● GIVEN RECORDS:
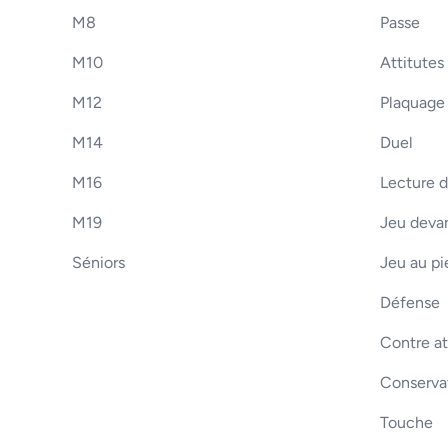
M8
Passe
M10
Attitutes
M12
Plaquage
M14
Duel
M16
Lecture d
M19
Jeu devan
Séniors
Jeu au pi
Défense
Contre a
Conserva
Touche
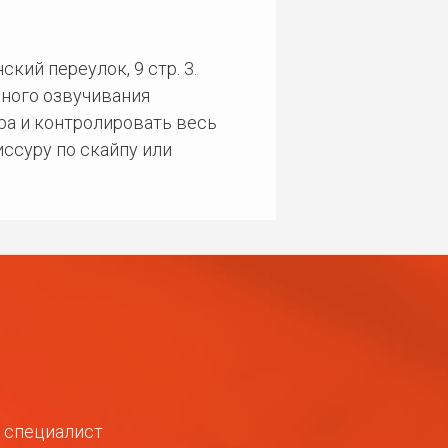
кий переулок, 9 стр. 3.
ного озвучивания
ра и контролировать весь
ссуру по скайпу или
ш специалист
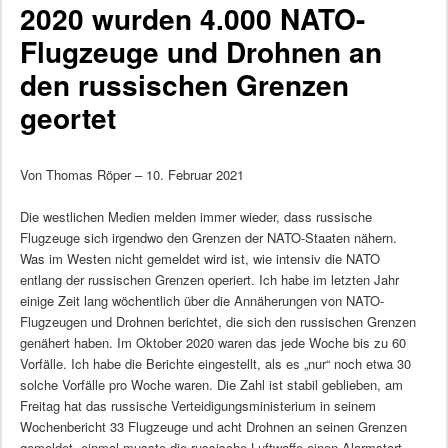
2020 wurden 4.000 NATO-
Flugzeuge und Drohnen an
den russischen Grenzen
geortet
Von Thomas Röper – 10. Februar 2021
Die westlichen Medien melden immer wieder, dass russische
Flugzeuge sich irgendwo den Grenzen der NATO-Staaten nähern.
Was im Westen nicht gemeldet wird ist, wie intensiv die NATO
entlang der russischen Grenzen operiert. Ich habe im letzten Jahr
einige Zeit lang wöchentlich über die Annäherungen von NATO-
Flugzeugen und Drohnen berichtet, die sich den russischen Grenzen
genähert haben. Im Oktober 2020 waren das jede Woche bis zu 60
Vorfälle. Ich habe die Berichte eingestellt, als es „nur“ noch etwa 30
solche Vorfälle pro Woche waren. Die Zahl ist stabil geblieben, am
Freitag hat das russische Verteidigungsministerium in seinem
Wochenbericht 33 Flugzeuge und acht Drohnen an seinen Grenzen
gemeldet, einmal musste die russische Luftwaffe einen Alarmstart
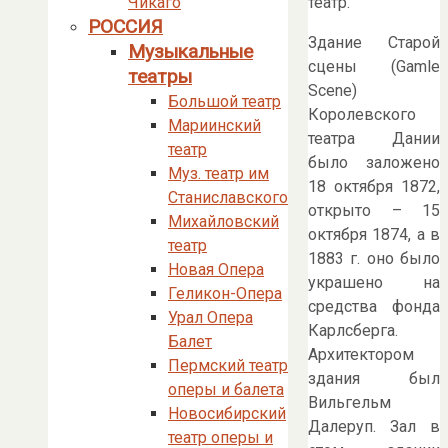
театр.
Чикаго
РОССИЯ
Здание Старой
Музыкальные
сцены (Gamle
театры
Scene)
Большой театр
Королевского
Мариинский
театра Дании
театр
было заложено
Муз. театр им
18 октября 1872,
Станиславского
открыто – 15
Михайловский
октября 1874, а в
театр
1883 г. оно было
Новая Опера
украшено на
Геликон-Опера
средства фонда
Урал Опера
Карлсберга.
Балет
Архитектором
Пермский театр
здания был
оперы и балета
Вильгельм
Новосибирский
Далеруп. Зал в
театр оперы и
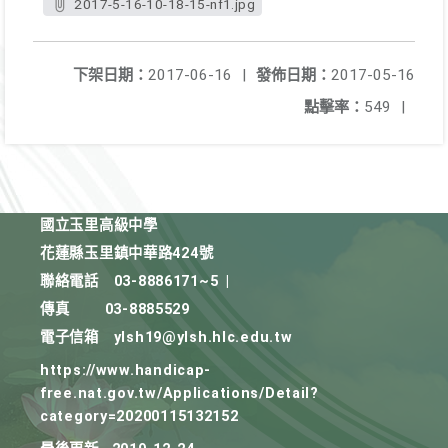
2017-5-16-10-18-15-nf1.jpg
下架日期：
2017-06-16
|
發佈日期：
2017-05-16
點擊率：
549
|
國立玉里高級中學
花蓮縣玉里鎮中華路424號
聯絡電話
03-8886171~5
|
傳真
03-8885529
電子信箱
ylsh19@ylsh.hlc.edu.tw
https://www.handicap-
free.nat.gov.tw/Applications/Detail?
category=20200115132152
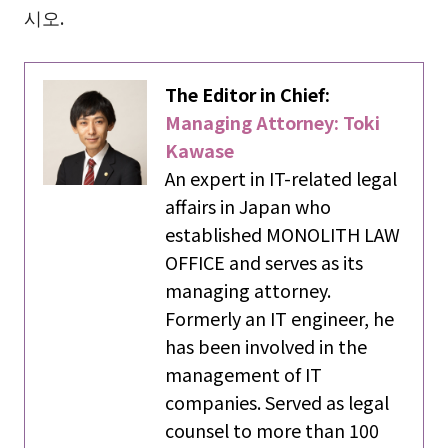
시오.
The Editor in Chief:
Managing Attorney: Toki
Kawase
An expert in IT-related legal
affairs in Japan who
established MONOLITH LAW
OFFICE and serves as its
managing attorney.
Formerly an IT engineer, he
has been involved in the
management of IT
companies. Served as legal
counsel to more than 100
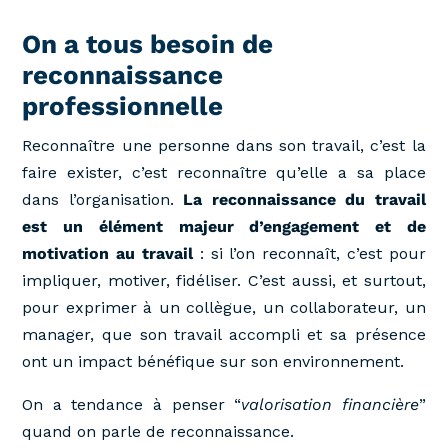
On a tous besoin de
reconnaissance
professionnelle
Reconnaître une personne dans son travail, c’est la
faire exister, c’est reconnaître qu’elle a sa place
dans l’organisation.
La reconnaissance du travail
est un élément majeur d’engagement et de
motivation au travail
: si l’on reconnaît, c’est pour
impliquer, motiver, fidéliser. C’est aussi, et surtout,
pour exprimer à un collègue, un collaborateur, un
manager, que son travail accompli et sa présence
ont un impact bénéfique sur son environnement.
On a tendance à penser “
valorisation financière
”
quand on parle de reconnaissance.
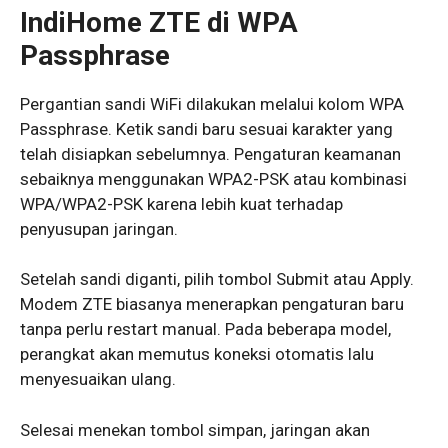
IndiHome ZTE di WPA
Passphrase
Pergantian sandi WiFi dilakukan melalui kolom WPA
Passphrase. Ketik sandi baru sesuai karakter yang
telah disiapkan sebelumnya. Pengaturan keamanan
sebaiknya menggunakan WPA2-PSK atau kombinasi
WPA/WPA2-PSK karena lebih kuat terhadap
penyusupan jaringan.
Setelah sandi diganti, pilih tombol Submit atau Apply.
Modem ZTE biasanya menerapkan pengaturan baru
tanpa perlu restart manual. Pada beberapa model,
perangkat akan memutus koneksi otomatis lalu
menyesuaikan ulang.
Selesai menekan tombol simpan, jaringan akan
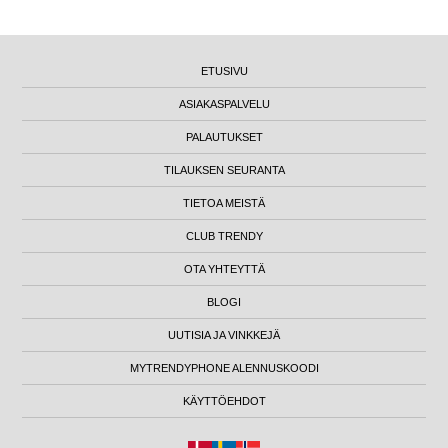
ETUSIVU
ASIAKASPALVELU
PALAUTUKSET
TILAUKSEN SEURANTA
TIETOA MEISTÄ
CLUB TRENDY
OTA YHTEYTTÄ
BLOGI
UUTISIA JA VINKKEJÄ
MYTRENDYPHONE ALENNUSKOODI
KÄYTTÖEHDOT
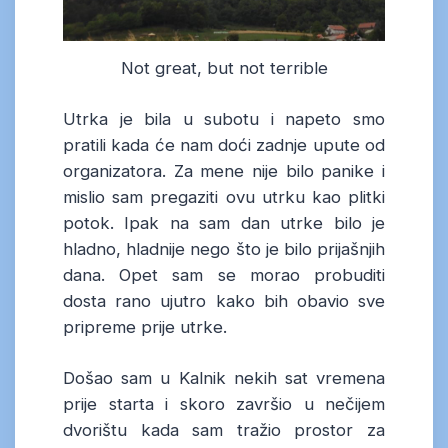
Not great, but not terrible
Utrka je bila u subotu i napeto smo
pratili kada će nam doći zadnje upute od
organizatora. Za mene nije bilo panike i
mislio sam pregaziti ovu utrku kao plitki
potok. Ipak na sam dan utrke bilo je
hladno, hladnije nego što je bilo prijašnjih
dana. Opet sam se morao probuditi
dosta rano ujutro kako bih obavio sve
pripreme prije utrke.
Došao sam u Kalnik nekih sat vremena
prije starta i skoro završio u nečijem
dvorištu kada sam tražio prostor za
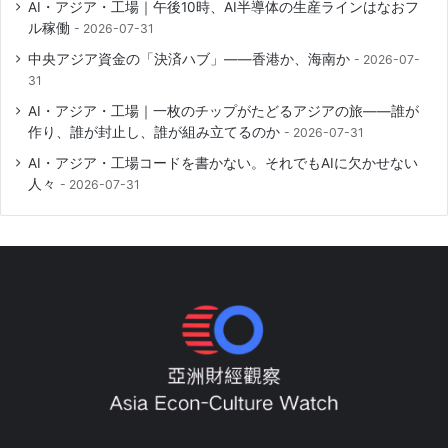
AI・アジア・工場｜午後10時、AI半導体の生産ラインはなおフ
ル稼働
2026-07-31
中央アジア資金の「決済ハブ」――香港か、海南か
2026-07-
31
AI・アジア・工場｜一枚のチップがたどるアジアの旅――誰が
作り、誰が封止し、誰が組み立てるのか
2026-07-31
AI・アジア・工場コードを書かない。それでもAIに欠かせない
人々
2026-07-31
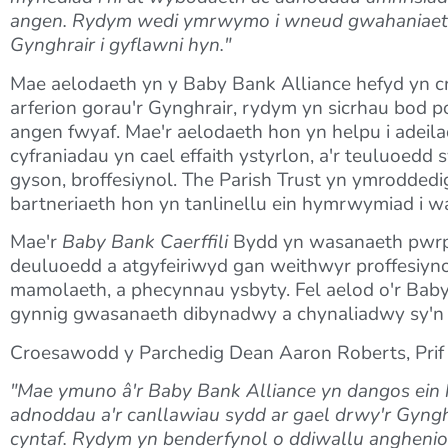
angen. Rydym wedi ymrwymo i wneud gwahaniaeth 
Gynghrair i gyflawni hyn."
Mae aelodaeth yn y Baby Bank Alliance hefyd yn 
arferion gorau'r Gynghrair, rydym yn sicrhau bod po
angen fwyaf. Mae'r aelodaeth hon yn helpu i adeil
cyfraniadau yn cael effaith ystyrlon, a'r teuluoed
gyson, broffesiynol. The Parish Trust yn ymrodded
bartneriaeth hon yn tanlinellu ein hymrwymiad i
Mae'r
Baby Bank Caerffili
Bydd yn wasanaeth pwrpas
deuluoedd a atgyfeiriwyd gan weithwyr proffesiyn
mamolaeth, a phecynnau ysbyty. Fel aelod o'r Baby 
gynnig gwasanaeth dibynadwy a chynaliadwy sy'n m
Croesawodd y Parchedig Dean Aaron Roberts, Prif 
"Mae ymuno â'r Baby Bank Alliance yn dangos ein
adnoddau a'r canllawiau sydd ar gael drwy'r Gynghr
cyntaf. Rydym yn benderfynol o ddiwallu anghenion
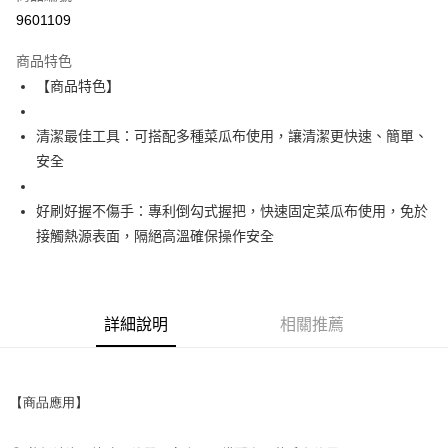
9601109
街口支付
商品特色
運送方式
【商品特色】
全家取貨付款
清潔最佳工具：可搭配多種菜瓜布使用，讓清潔更快速、簡單、
每筆NT$60
安全
付款後全家取貨
每筆NT$60
好刷好握不傷手：專利倒勾式握把，快速固定菜瓜布使用，免於
接觸熱源表面，隔絕高溫確保操作安全
7-11取貨付款
每筆NT$60
付款後7-11取貨
詳細說明
相關推薦
每筆NT$60
新竹物流(大件商品、貨量較大)
每筆NT$200，滿NT$5,000(含以上)免運費
【商品應用】
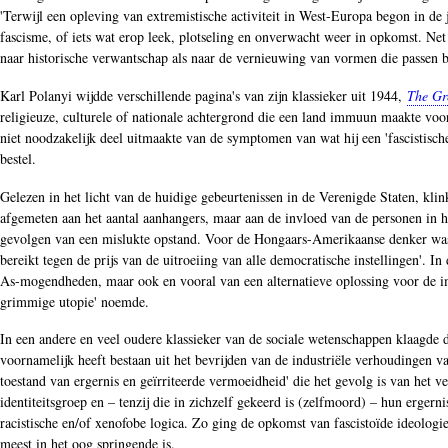
'Terwijl een opleving van extremistische activiteit in West-Europa begon in de
fascisme, of iets wat erop leek, plotseling en onverwacht weer in opkomst. Net
naar historische verwantschap als naar de vernieuwing van vormen die passen bi
Karl Polanyi wijdde verschillende pagina's van zijn klassieker uit 1944,
The Gr
religieuze, culturele of nationale achtergrond die een land immuun maakte voor
niet noodzakelijk deel uitmaakte van de symptomen van wat hij een 'fascistische
bestel.
Gelezen in het licht van de huidige gebeurtenissen in de Verenigde Staten, kl
afgemeten aan het aantal aanhangers, maar aan de invloed van de personen in h
gevolgen van een mislukte opstand. Voor de Hongaars-Amerikaanse denker was h
bereikt tegen de prijs van de uitroeiing van alle democratische instellingen'. I
As-mogendheden, maar ook en vooral van een alternatieve oplossing voor de imp
grimmige utopie' noemde.
In een andere en veel oudere klassieker van de sociale wetenschappen klaagde
voornamelijk heeft bestaan uit het bevrijden van de industriële verhoudingen v
toestand van ergernis en geïrriteerde vermoeidheid' die het gevolg is van het 
identiteitsgroep en – tenzij die in zichzelf gekeerd is (zelfmoord) – hun erger
racistische en/of xenofobe logica. Zo ging de opkomst van fascistoïde ideolog
meest in het oog springende is.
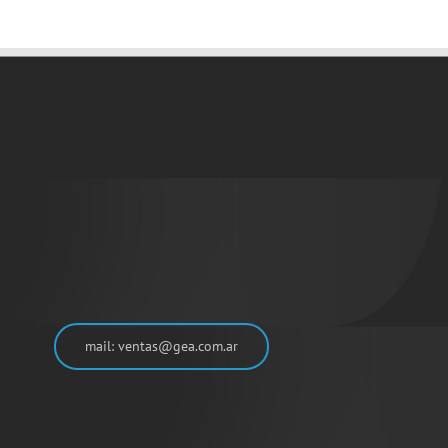
mail: ventas@gea.com.ar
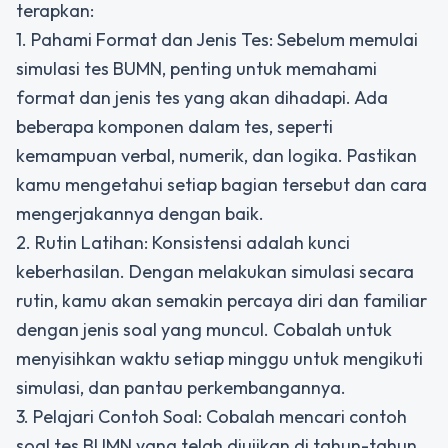
terapkan:
1. Pahami Format dan Jenis Tes: Sebelum memulai
simulasi tes BUMN, penting untuk memahami
format dan jenis tes yang akan dihadapi. Ada
beberapa komponen dalam tes, seperti
kemampuan verbal, numerik, dan logika. Pastikan
kamu mengetahui setiap bagian tersebut dan cara
mengerjakannya dengan baik.
2. Rutin Latihan: Konsistensi adalah kunci
keberhasilan. Dengan melakukan simulasi secara
rutin, kamu akan semakin percaya diri dan familiar
dengan jenis soal yang muncul. Cobalah untuk
menyisihkan waktu setiap minggu untuk mengikuti
simulasi, dan pantau perkembangannya.
3. Pelajari Contoh Soal: Cobalah mencari contoh
soal tes BUMN yang telah diujikan di tahun-tahun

● TASK REQUIREMENTS: Restate word for word the lines of the data above that begin at the line with "tanpa perlu restart" and end at the line with "pratili kada će nam doći zadnje upute od", keeping both ends and dropping every picture.

● THE ANSWER:
tanpa perlu restart manual. Pada beberapa model,
perangkat akan memutus koneksi otomatis lalu
menyesuaikan ulang.
Selesai menekan tombol simpan, jaringan akan
ETUSIVU
ASIAKASPALVELU
PALAUTUKSET
TILAUKSEN SEURANTA
TIETOA MEISTÄ
CLUB TRENDY
OTA YHTEYTTÄ
BLOGI
UUTISIA JA VINKKEJÄ
MYTRENDYPHONE ALENNUSKOODI
KÄYTTÖEHDOT
Not great, but not terrible
Utrka je bila u subotu i napeto smo
pratili kada će nam doći zadnje upute od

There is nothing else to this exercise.